Nurses Bridge the Gap in Value-Based Oncology Care
Oncology care is rapidly transitioning towards value-based care (VBC) models, which emphasize efficiency, positive patient outcomes and cost control. While patient-centered care is a widely accepted principle, implementing it within VBC systems presents challenges. Oncology nurses are uniquely positioned to bridge this gap by integrating patient values into care delivery, influencing policy, and shaping the future of VBC.
Understanding the Divergent Values in Oncology Care
The definition of “value” differs significantly among stakeholders in oncology care. Patients prioritize care aligned with their values and minimizing out-of-pocket costs, time burdens, and emotional distress. Providers focus on guideline-concordant care with efficient workflows and minimal resource use. Payers aim for large-scale cost control and reduced financial risk. Industry stakeholders seek clinical benefits and return on investment, while policymakers balance equitable access, public health outcomes, budgetary constraints, and long-term sustainability.
Challenges with Current Value-Based Care Models
Many existing VBC models prioritize institutional policies and reimbursement strategies, often overlooking clinical workflows and, crucially, patient-reported outcomes. This disconnect makes it difficult for nurses to integrate VBC principles into their daily practice. Current frameworks often prioritize metrics like survival rates and cost containment, potentially neglecting the complexity of cancer treatment and the individual needs of patients.

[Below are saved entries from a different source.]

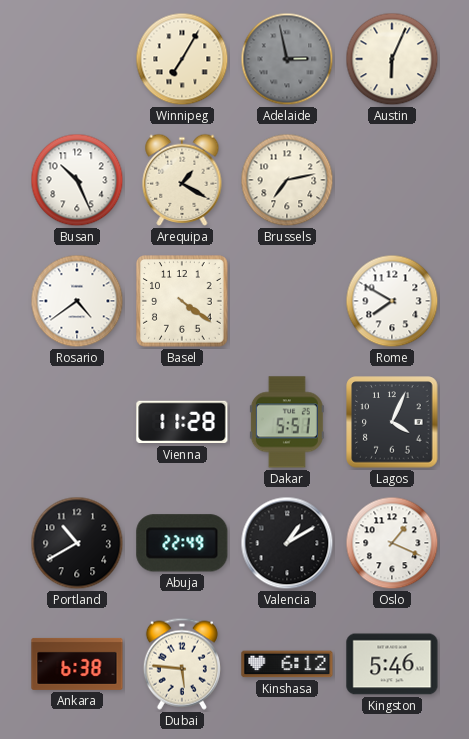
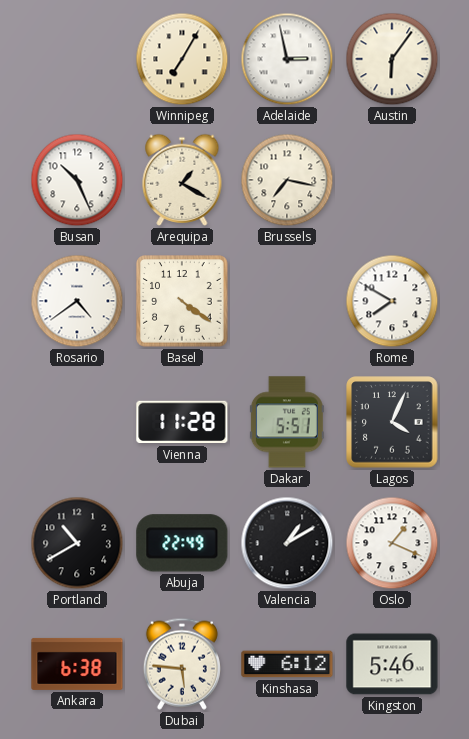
Adelaide dial: grey -> white
Austin: 6:04 -> 6:06
Brussels: 7:13 -> 7:17
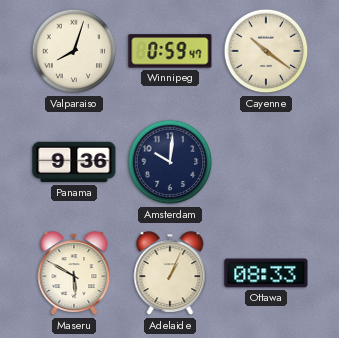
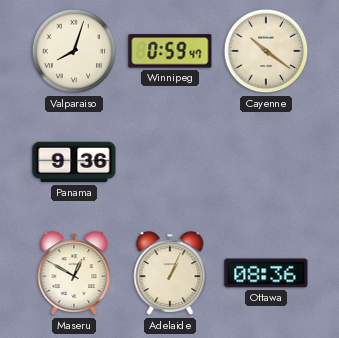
Amsterdam: 10:01 -> none
Maseru: 5:50 -> 12:50
Ottawa: 08:33 -> 08:36
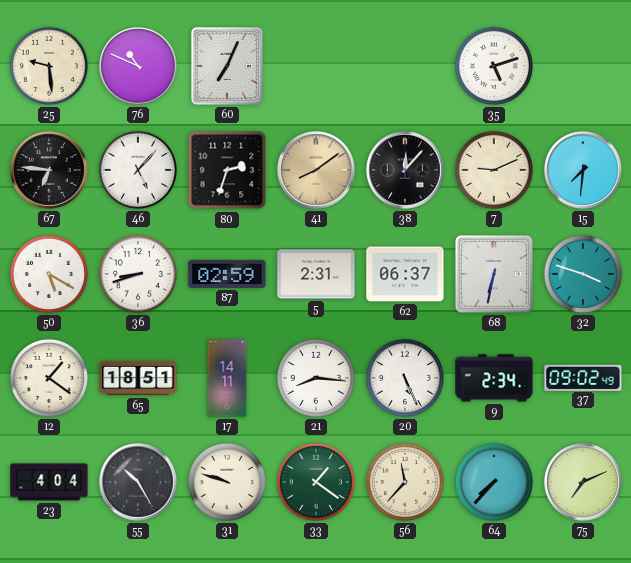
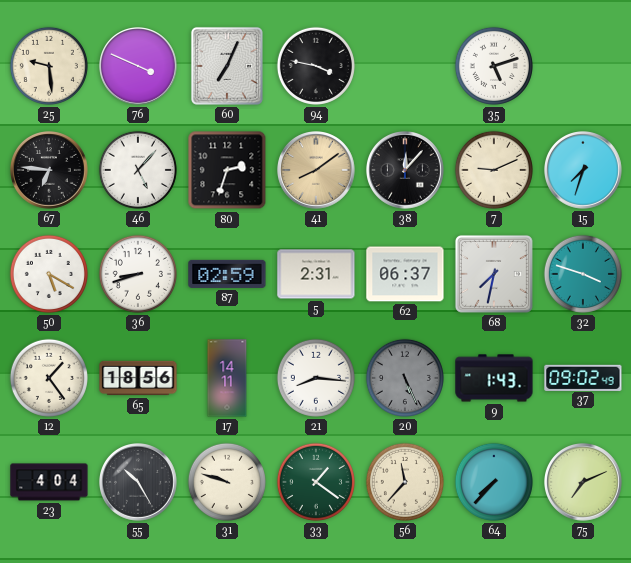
76: 10:49 -> 3:49
94: none -> 3:47
15: 7:31 -> 7:33
68: 6:32 -> 7:32
12: 1:21 -> 1:24
65: 18:51 -> 18:56
20 dial: white -> grey
9: 2:34 -> 1:43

The Critical Role of Oncology Nurses
Despite these challenges, oncology nurses play a vital role in both value-based and patient-centered care, sharing common goals of safety, equity, clinical efficacy, and shared decision-making. Specific actions nurses take to promote these shared values include:
- Care Coordination: Nurse navigators minimize patient travel burdens and streamline outpatient visits.
- Personalized Treatment: Advance practice nurses identify novel treatment options outside of standard guidelines, allowing for individualized care plans.
- Documentation & Risk Management: Nursing leaders share best practices in patient documentation to support VBC contracts and manage risk.
- Patient Education & Advocacy: Research nurses educate patients about clinical trial procedures, ensure informed consent, and protect patient priorities.
- Policy & Regulatory Support: Nurses collaborate to support legislation and regulatory standards that align with patient-centered care.
The Importance of Patient-Reported Outcomes
A key critique of current VBC models is the lack of prioritization given to metrics important to patients, such as symptom management, quality of life, hospital-free days, and care coordination. Integrating patient-reported outcomes (PROs) into VBC metrics is essential. Investing in the infrastructure, training, and implementation of PROs allows these patient priorities to become quantifiable measures that can be integrated into policy and payment models.
Lessons from the Oncology Care Model
The Oncology Care Model, tested by the Centers for Medicare & Medicaid Services Innovation Center, aimed to increase value but ultimately proved expensive with limited benefits. A significant shortcoming was its over-reliance on administrative claims data rather than patient-centered outcomes.
Looking Ahead
To achieve truly efficient and fiscally responsible oncology care, aligning patient values with clinical workflows is not merely an ethical imperative—it is a necessity. Continued dialogue and investment in infrastructure are needed to ensure that “value” in cancer care truly reflects the priorities of those it serves: the patients.